The mad mob rose to its feet just then and pleaded with Sweeney to "Hit 'er out!" Shrieks, howls and bellows resounded upon every hand; purple-faced fans held their clenched fists tight to their breasts so that they could implore the louder.
"On what terms?" shouted Courtney into Johnny's ear.
"I'll take over your contract," yelled Johnny beneath Courtney's hat brim.
"On what terms?" repeated Courtney at the top of his voice.
"Bless your heart, Sweeney, slam it!" shrieked the now crimson- visaged colonel. He was standing on his chair, with distended eyes, and waving his hat violently.
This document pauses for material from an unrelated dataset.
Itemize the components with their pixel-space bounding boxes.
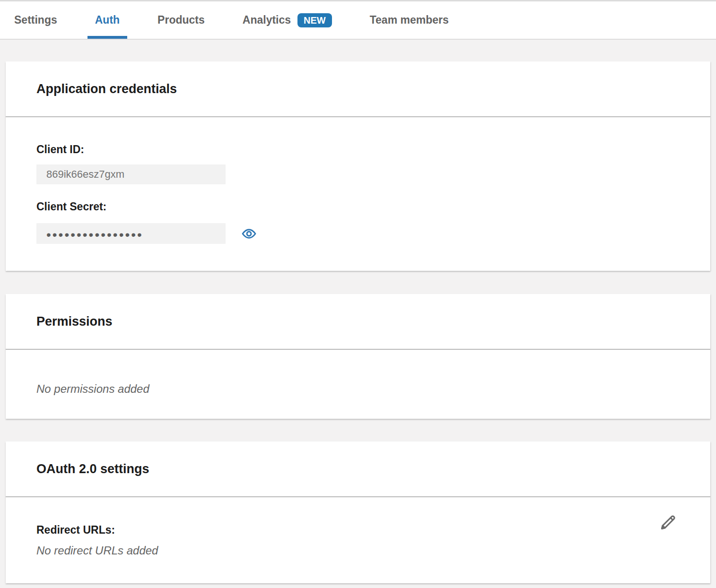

"Your original price!" loudly called Johnny. "Pay you fifteen thousand now, fifty thousand in thirty days and the balance in sixty."
Sweeney fanned. The atrocious tumult was drowned, in the twinkling of an eyelash, in a dismal depthless gulf of painful silence. One could have heard a mosquito wink.
"Where's my security?" bellowed Courtney in Johnny's ear, so vociferously that all the grandstand turned in that direction and three park policemen headed for the riot.
"Just come outside and I'll tell you," whispered Johnny with a grin.
"Ashley, how do you like your car?" asked Polly in the groaning calm which followed Sweeney's infamous strike-out.
"I'm just designing a private medal for the builder," replied Loring.
"Self-cranker, isn't it?"
"Self-cranker, automatic oiler, and supplies its own gasolene. Why?"
"Well, Constance is talking of buying one, and mine is a little too muscular for her. Suppose you take her for a spin after the game and deliver her safely to her Aunt Pattie. I'll take the boys back in my car."